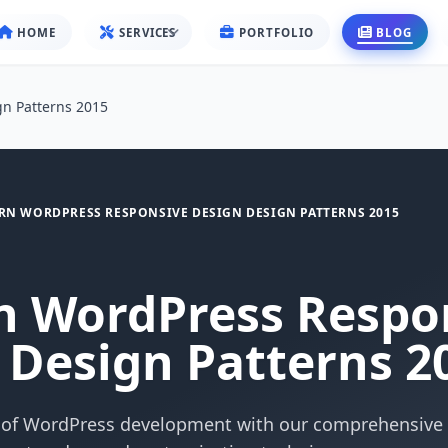
HOME
SERVICES
PORTFOLIO
BLOG
n Patterns 2015
N WORDPRESS RESPONSIVE DESIGN DESIGN PATTERNS 2015
 WordPress Respo
 Design Patterns 2
 of WordPress development with our comprehensive 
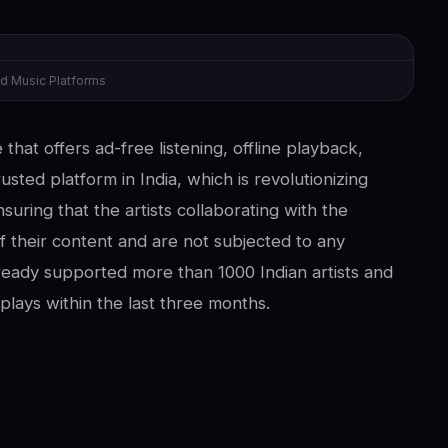
d Music Platforms
that offers ad-free listening, offline playback,
usted platform in India, which is revolutionizing
suring that the artists collaborating with the
 their content and are not subjected to any
lready supported more than 1000 Indian artists and
lays within the last three months.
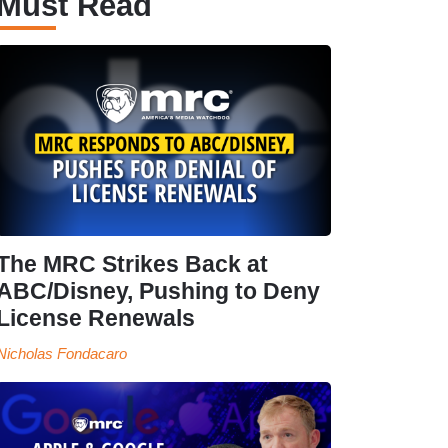
Must Read
The MRC Strikes Back at
ABC/Disney, Pushing to Deny
License Renewals
Nicholas Fondacaro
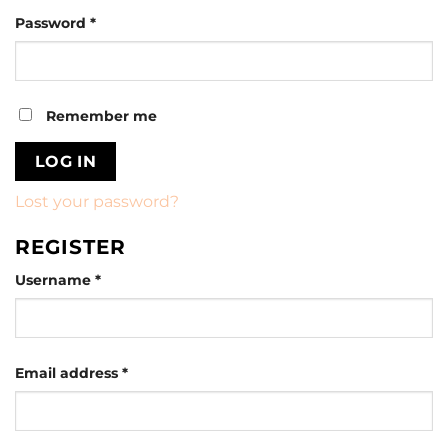
Required
Password
*
Remember me
LOG IN
Lost your password?
REGISTER
Required
Username
*
Required
Email address
*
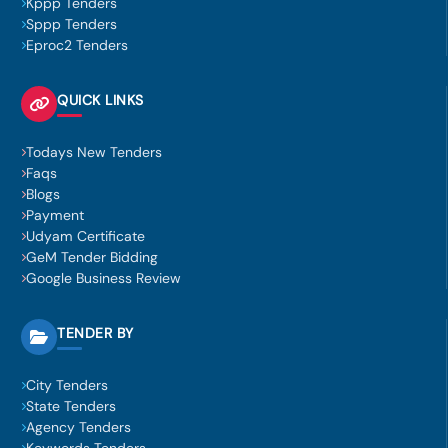
Kppp Tenders
Sppp Tenders
Eproc2 Tenders
QUICK LINKS
Todays New Tenders
Faqs
Blogs
Payment
Udyam Certificate
GeM Tender Bidding
Google Business Review
TENDER BY
City Tenders
State Tenders
Agency Tenders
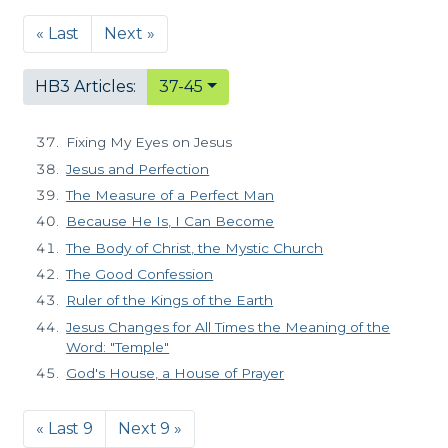
« Last
Next »
HB3 Articles:
37-45
Fixing My Eyes on Jesus
Jesus and Perfection
The Measure of a Perfect Man
Because He Is, I Can Become
The Body of Christ, the Mystic Church
The Good Confession
Ruler of the Kings of the Earth
Jesus Changes for All Times the Meaning of the
Word: "Temple"
God's House, a House of Prayer
« Last 9
Next 9 »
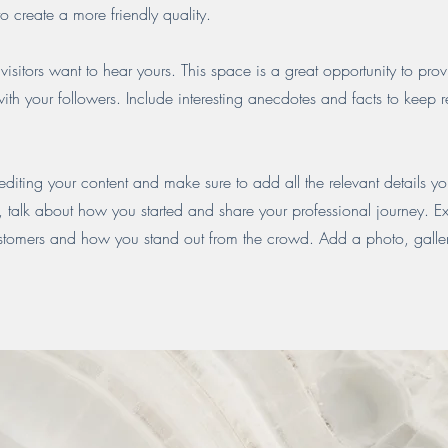
o create a more friendly quality.
visitors want to hear yours. This space is a great opportunity to pro
ith your followers. Include interesting anecdotes and facts to keep 
 editing your content and make sure to add all the relevant details yo
ss, talk about how you started and share your professional journey. E
stomers and how you stand out from the crowd. Add a photo, galler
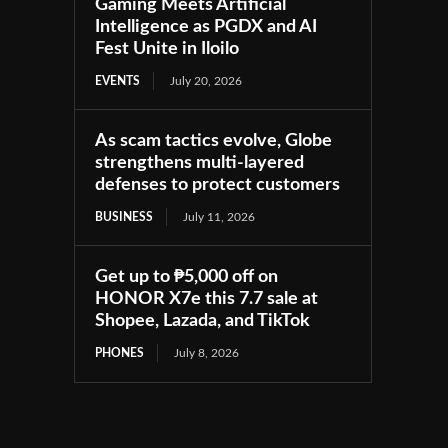
Gaming Meets Artificial
Intelligence as PGDX and AI
Fest Unite in Iloilo
EVENTS
July 20, 2026
As scam tactics evolve, Globe
strengthens multi-layered
defenses to protect customers
BUSINESS
July 11, 2026
Get up to ₱5,000 off on
HONOR X7e this 7.7 sale at
Shopee, Lazada, and TikTok
PHONES
July 8, 2026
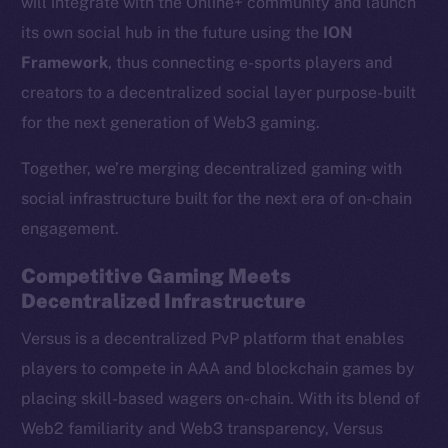
will integrate with the Online+ community and launch
its own social hub in the future using the
ION
Framework
, thus connecting e-sports players and
creators to a decentralized social layer purpose-built
for the next generation of Web3 gaming.
Together, we’re merging decentralized gaming with
social infrastructure built for the next era of on-chain
engagement.
Competitive Gaming Meets
Decentralized Infrastructure
Versus is a decentralized PvP platform that enables
players to compete in AAA and blockchain games by
placing skill-based wagers on-chain. With its blend of
Web2 familiarity and Web3 transparency, Versus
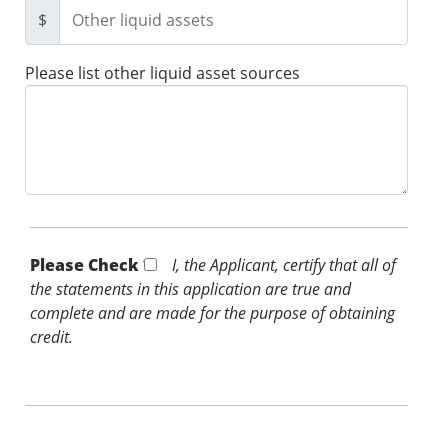
$
Please list other liquid asset sources
Please Check *
I, the Applicant, certify that all of
the statements in this application are true and
complete and are made for the purpose of obtaining
credit.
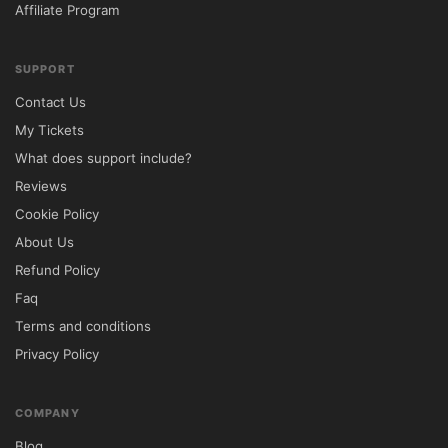
Affiliate Program
Click Install Now and activate the theme.

Install recommended plugins if prompted.

SUPPORT
Configure property listings, search filters, 
Contact Us
and map settings.

My Tickets
Customize branding, colors, and 
What does support include?
typography through the WordPress 
Reviews
Customizer.

Cookie Policy
🔐 GPL License Information

About Us
Refund Policy
Reales WP is distributed under the GNU 
Faq
General Public License (GPL), allowing 
Terms and conditions
unlimited installations, modifications, and 
Privacy Policy
usage across personal and commercial 
websites.

COMPANY
Included Benefits

Blog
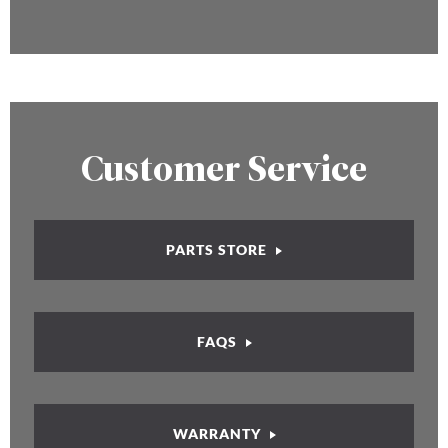
Customer Service
PARTS STORE
FAQS
WARRANTY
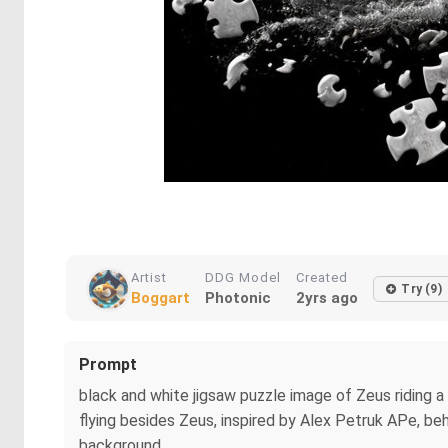
Artist
DDG Model
Created
Try (9)
Boggart
Photonic
2yrs ago
Prompt
black and white jigsaw puzzle image of Zeus riding a
flying besides Zeus, inspired by Alex Petruk APe, be
background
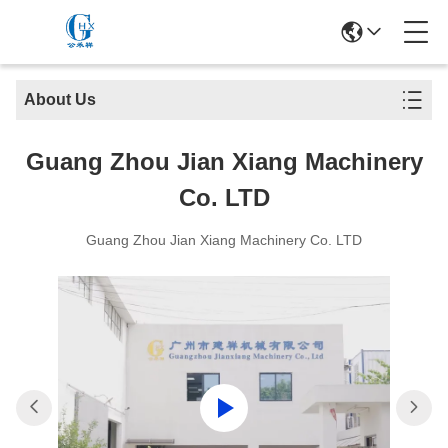
About Us
Guang Zhou Jian Xiang Machinery
Co. LTD
Guang Zhou Jian Xiang Machinery Co. LTD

* * * * *

◆ **To do**: Set down exactly and only the lines from the line that contains "unlimited installations, modifications, and" through the last line of the entries above, with both of those lines included and the pictures left out.

◆ **Completed exercise**:
unlimited installations, modifications, and 
Privacy Policy
usage across personal and commercial 
websites.

COMPANY
Included Benefits

Blog
Customer Service
PARTS STORE
FAQS
WARRANTY
Artist
DDG Model
Created
Try (9)
Boggart
Photonic
2yrs ago
Prompt
black and white jigsaw puzzle image of Zeus riding a
flying besides Zeus, inspired by Alex Petruk APe, be
background
About Us
Guang Zhou Jian Xiang Machinery
Co. LTD
Guang Zhou Jian Xiang Machinery Co. LTD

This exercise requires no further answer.